Train / Test split and cross-validation in Python

Rabin Poudyal
4 min readJun 15, 2018

In machine learning, before running any algorithm in our dataset we need to divide our dataset into two sets one called training set and another test set. Imagine that we trained a machine learning model, now we need some way to measure how well our model is performing in new data which our model have not seen before. So we need two type of dataset, one to build the model and another to test the performance of our model. The performance of our test set should not be that different from our training set which signifies our machine learning model doing good and generalizing the examples from our dataset rather than rote learning them.

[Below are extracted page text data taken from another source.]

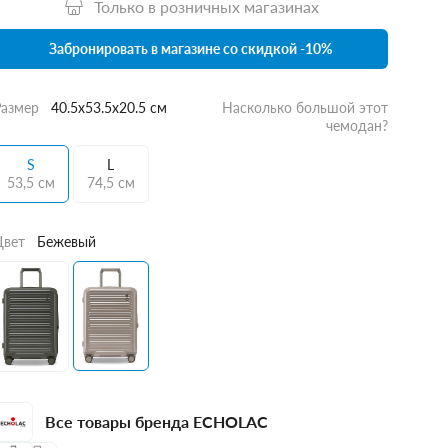
Только в розничных магазинах
Забронировать в магазине со скидкой -10%
Размер
40.5x53.5x20.5 см
Насколько большой этот
чемодан?
S
L
53,5 см
74,5 см
Цвет
Бежевый
Все товары бренда ECHOLAC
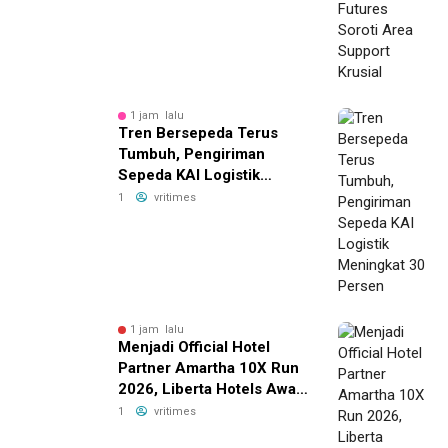
1 jam lalu
Tren Bersepeda Terus
Tumbuh, Pengiriman
Sepeda KAI Logistik
Meningkat 30 Persen
1
vritimes
1 jam lalu
Menjadi Official Hotel
Partner Amartha 10X Run
2026, Liberta Hotels Awali
Rangkaian dengan
1
vritimes
Amartha Speed Run di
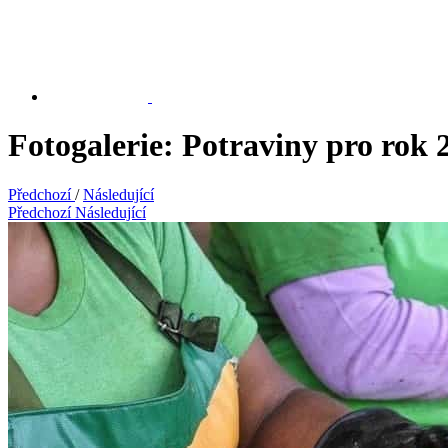
Fotogalerie: Potraviny pro rok 
Předchozí
/
Následující
Předchozí
Následující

Imagine a student being prepared for exam. He practices all the questions from the past papers and now goes to the exam hall. When the examiner handles him the question he sees there are no any past questions from previous exams. Now the student could not solve any questions even if he can his grades would be so low. If all the questions were taken from previous exams, then he could have scored highest marks in his class.

Overfitting

The condition when learning algorithm tries to remember all the examples from training set ( rote learning ) is known as overfitting of the model. This happens when there are lot of features in our model or our model is too complex.

Underfitting

The condition when learning algorithm could not learn the correlations between attributes of dataset properly then it is known as underfitting of the model. Our model misses the trends or patterns in the data and could not generalize well for the training set.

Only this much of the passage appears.